You were doing so well here. Let’s just do a tiny correction: “. . . affirms our right to choose and exercise faith or none at all, without government coercion or reprisal.” Much better.
“Our Constitution and laws guarantee Americans the right not just to believe as they see fit, but to freely exercise their religion. Unfortunately, not all have recognized the importance of religious freedom, whether by threatening tax consequences for particular forms of religious speech, or forcing people to comply with laws that violate their core religious beliefs without sufficient justification.”
The truly unfortunate aspect of this assertion is that so many Americans, yourself included, fail to understand that the right to believe and the right to act are not coextensive.

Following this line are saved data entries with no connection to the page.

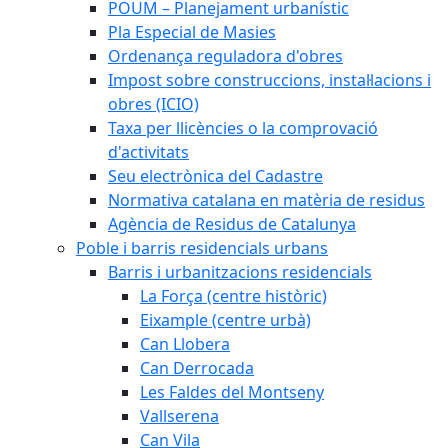
POUM – Planejament urbanístic
Pla Especial de Masies
Ordenança reguladora d'obres
Impost sobre construccions, instal·lacions i
obres (ICIO)
Taxa per llicències o la comprovació
d'activitats
Seu electrònica del Cadastre
Normativa catalana en matèria de residus
Agència de Residus de Catalunya
Poble i barris residencials urbans
Barris i urbanitzacions residencials
La Força (centre històric)
Eixample (centre urbà)
Can Llobera
Can Derrocada
Les Faldes del Montseny
Vallserena
Can Vila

The right to believe, what we also call the freedom of thought or the rights of conscience, is absolute. The government cannot criminalize, coerce, burden, prohibit, or infringe our freedom of thought in any way. But the right to act on those beliefs can and should be limited. I explained this the same day you issued your proclamation.
The very law you are celebrating makes this exact point. In it, Jefferson and Madison explain that religious freedom is not absolute. After defending the freedom of thought, the Virginians clarify that the government can step in when opinions become action: “It is time enough for the rightful purposes of civil government for its officers to interfere when principles break out into overt acts against peace and good order.” So if, for instance, a bakery violates a civil rights statute and discriminates against a gay couple, it has acted. That action can be regulated. While the government can step in on the act, the baker is still free to believe, as he claimed, that “Jesus was a carpenter” and that he would not “have made a bed for their wedding.”
“…soon after taking office, I addressed these issues in an Executive Order that helps ensure Americans are able to follow their consciences without undue Government interference…”
Is that the same order that FFRF sued you over? I thought so. You know that your own DOJ went into court and explained to a federal judge that your order does no do nearly as much as you claim, right? I hope so, because it actually happened twice. Hell, even the religious right groups the order was meant to pander to were upset with you because it didn’t do anything.
“…tenants of faith…”
It’s actually “tenets of faith.” I’m glad you fixed this error on the WhiteHouse.gov version of the proclamation.
“Faith breathes life and hope into our world.”
I guess this is meant to be a bookend to the attempt at soaring rhetoric that opened the proclamation. I’d say it missed the mark. It reads a lot like a deepity.
Next time you want to write a proclamation about religious freedom, you might want to mention the most important part: the separation of state and church. There is no such thing as freedom of religion without a government that is free from religion.